長井健司さん(APF通信社提供)
ミャンマーの最大都市ヤンゴンで反政府デモを取材していたジャーナリストの長井健司さん(当時50)が射殺されてから27日で10年。兵士に狙い撃ちされたとみられるが、当時の軍事政権の「流れ弾による事故」との説明は覆っていない。妹の小川典子さん(57)は今月、アウンサンスーチー国家顧問に手紙を書いた。(ヤンゴン=染田屋竜太)
「憎しみを抑えこみ、怒りを押し殺して、生きてきました」。長井さんの故郷、愛媛県今治市に暮らす典子さんは、スーチー氏への手紙にそうつづる。
長井さんは2007年9月27日、ヤンゴン中心部でデモの撮影中に射殺された。軍政は日本政府などに「数十メートル先で発射された流れ弾による事故」とし、ミャンマー側から遺族への謝罪はなされていない。長井さんが撃たれた際、右手に持っていたビデオカメラの返還も、「所在が確認できない」(軍政)として実現していない。

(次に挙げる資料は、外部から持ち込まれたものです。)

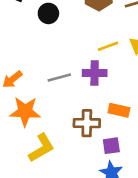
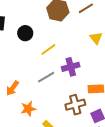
yellow line: (108, 46) -> (48, 49), moved
orange star: (25, 111) -> (28, 109), size x0.7

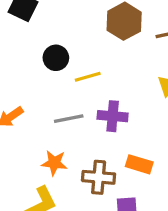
black circle: (25, 33) -> (56, 58), moved
orange star: (28, 109) -> (54, 163), moved

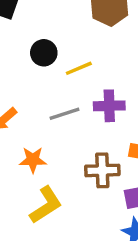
orange star: (54, 163) -> (33, 160), moved

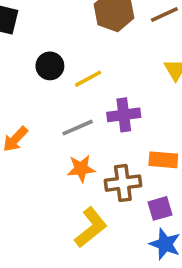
orange star: (33, 160) -> (81, 169), moved
yellow L-shape: (46, 205) -> (91, 227), moved

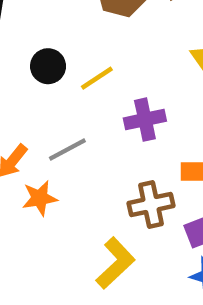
gray line: (78, 128) -> (67, 150), moved
orange star: (81, 169) -> (40, 198), moved

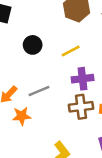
yellow line: (97, 78) -> (71, 51), moved
brown cross: (151, 205) -> (81, 107), moved

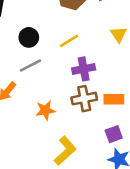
gray line: (39, 91) -> (30, 66), moved
orange star: (22, 116) -> (45, 110), moved

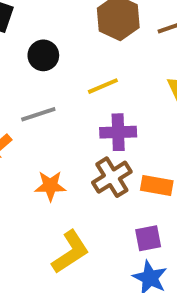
black circle: (29, 37) -> (43, 55), moved
brown cross: (84, 99) -> (112, 177), turned -30

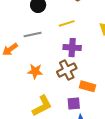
orange rectangle: (157, 185) -> (88, 86), moved
purple square: (148, 238) -> (74, 103), moved

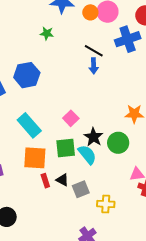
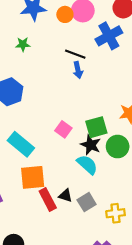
green square: (66, 148) -> (96, 127), moved
red rectangle: (45, 181) -> (48, 199), size x1.5

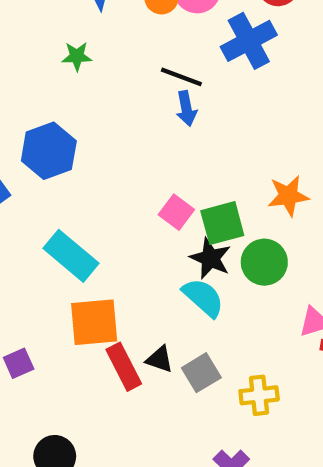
pink square: (63, 129) -> (176, 212), moved

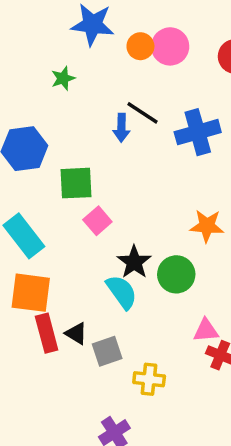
blue cross: (249, 41) -> (198, 132), moved
green star: (77, 56) -> (63, 78), turned -30
blue arrow: (186, 109) -> (121, 128), moved
pink square: (176, 212) -> (97, 221), moved
green square: (222, 223) -> (76, 183), moved

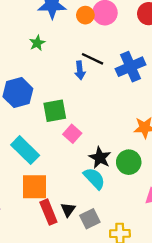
black triangle: (76, 333) -> (68, 210), turned 42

しかし、射殺される瞬間を撮影したメディア「ビルマ民主の声(DVB)」の映像では、背後から至近距離で兵士に撃たれたように見える。関係者によると、日本で行われた遺体の司法解剖でも「数メートル以内の距離で、ライフル銃で水平に撃たれた」と判断された。当時、現場にいたという警察公安部の男性も「目の前で兵士が撃ったのを見た」と朝日新聞に語った。
16年3月、民主化運動の指導者スーチー氏率いる国民民主連盟(NLD)が政権交代を果たし、典子さんらは「事態が動くのでは」と期待した。しかし、日本の外務省から、新政権は国民和解を優先し、軍政時代の責任を追及しない姿勢だと知らされた。

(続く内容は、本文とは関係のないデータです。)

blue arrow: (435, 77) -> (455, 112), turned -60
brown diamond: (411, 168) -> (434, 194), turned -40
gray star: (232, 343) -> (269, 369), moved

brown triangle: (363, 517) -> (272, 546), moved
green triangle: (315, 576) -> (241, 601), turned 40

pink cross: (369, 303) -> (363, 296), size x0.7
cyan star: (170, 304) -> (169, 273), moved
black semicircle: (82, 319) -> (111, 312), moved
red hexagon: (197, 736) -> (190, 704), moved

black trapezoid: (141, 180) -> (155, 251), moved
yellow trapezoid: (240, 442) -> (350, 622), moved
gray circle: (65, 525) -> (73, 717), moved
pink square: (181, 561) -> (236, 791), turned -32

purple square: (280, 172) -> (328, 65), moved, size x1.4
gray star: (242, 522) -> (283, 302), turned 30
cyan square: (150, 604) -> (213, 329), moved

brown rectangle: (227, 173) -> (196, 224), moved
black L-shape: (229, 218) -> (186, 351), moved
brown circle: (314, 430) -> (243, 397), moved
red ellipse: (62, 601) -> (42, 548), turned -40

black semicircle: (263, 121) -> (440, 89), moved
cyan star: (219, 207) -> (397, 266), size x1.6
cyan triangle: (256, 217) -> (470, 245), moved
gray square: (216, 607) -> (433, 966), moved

長井さんの両親は、「遺族が現場を訪れれば、『事故だ』というミャンマー政府の主張を覆せないまま、事件に区切りがつけられてしまう」と、ヤンゴンを訪れないまま、2人とも4年前に亡くなった。
典子さんは「スーチーさんは経緯を知らないだけではないか」と思い、手紙をしたためることにした。手紙では、「兄はミャンマーの惨状を知り、世界中に知らせなければと思い入国した」と説明。ミャンマーで改革が進んだこの10年について、「日本企業が続々と進出していく一方で、遺族からすれば何の事態の進展もなく過ぎた」と記した。
典子さんも今となっては犯人捜しや軍を責め立てるのは難しいと感じる。手紙では「ならば。せめて。あの時に何があったのか、事実を明らかに」と訴えた。